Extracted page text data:
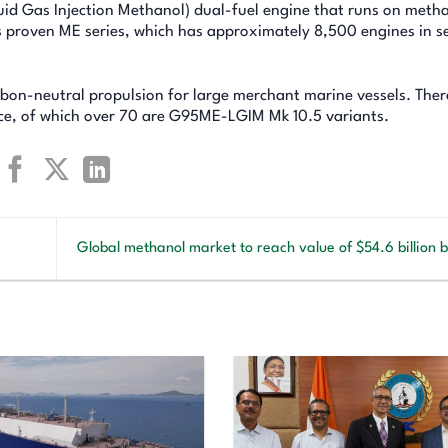
d Gas Injection Methanol) dual-fuel engine that runs on meth
s proven ME series, which has approximately 8,500 engines in se
on-neutral propulsion for large merchant marine vessels. Ther
ice, of which over 70 are G95ME-LGIM Mk 10.5 variants.
Global methanol market to reach value of $54.6 billion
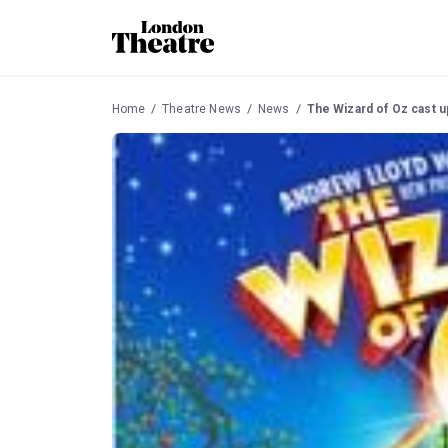
Home
Theatre News
News
The Wizard of Oz cast u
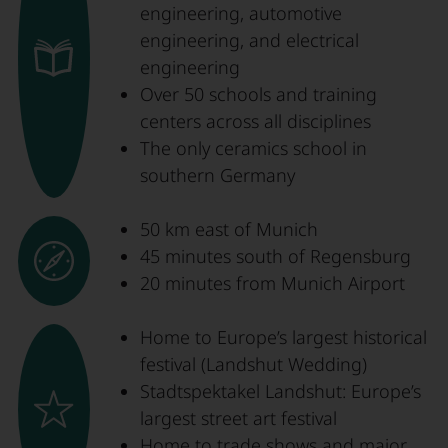
engineering, automotive
engineering, and electrical
engineering
Over 50 schools and training
centers across all disciplines
The only ceramics school in
southern Germany
50 km east of Munich
45 minutes south of Regensburg
20 minutes from Munich Airport
Home to Europe’s largest historical
festival (Landshut Wedding)
Stadtspektakel Landshut: Europe’s
largest street art festival
Home to trade shows and major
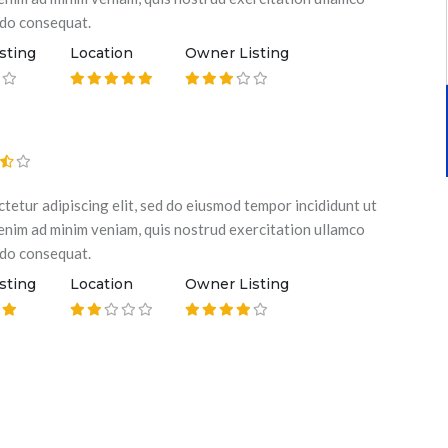
odo consequat.
sting
Location
Owner Listing
tetur adipiscing elit, sed do eiusmod tempor incididunt ut
 enim ad minim veniam, quis nostrud exercitation ullamco
odo consequat.
sting
Location
Owner Listing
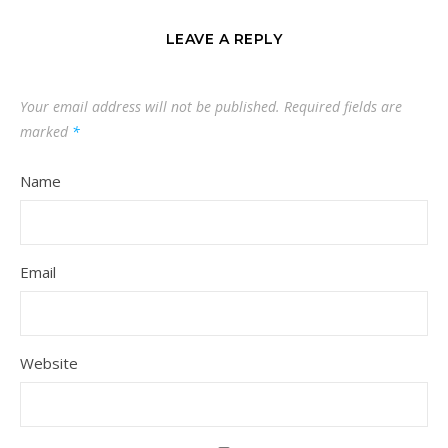
LEAVE A REPLY
Your email address will not be published.
Required fields are
marked
*
Name
Email
Website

» Task objective:
Retype every entry verbatim and exclude the pictures from the copy.

» Your solution:
d Gas Injection Methanol) dual-fuel engine that runs on meth
s proven ME series, which has approximately 8,500 engines in se
on-neutral propulsion for large merchant marine vessels. Ther
ice, of which over 70 are G95ME-LGIM Mk 10.5 variants.
Global methanol market to reach value of $54.6 billion
Home
Theatre News
News
The Wizard of Oz cast u
engineering, automotive
engineering, and electrical
engineering
Over 50 schools and training
centers across all disciplines
The only ceramics school in
southern Germany
50 km east of Munich
45 minutes south of Regensburg
20 minutes from Munich Airport
Home to Europe’s largest historical
festival (Landshut Wedding)
Stadtspektakel Landshut: Europe’s
largest street art festival
Home to trade shows and major
odo consequat.
sting
Location
Owner Listing
tetur adipiscing elit, sed do eiusmod tempor incididunt ut
 enim ad minim veniam, quis nostrud exercitation ullamco
odo consequat.
sting
Location
Owner Listing
LEAVE A REPLY
Your email address will not be published.
Required fields are
marked
*
Name
Email
Website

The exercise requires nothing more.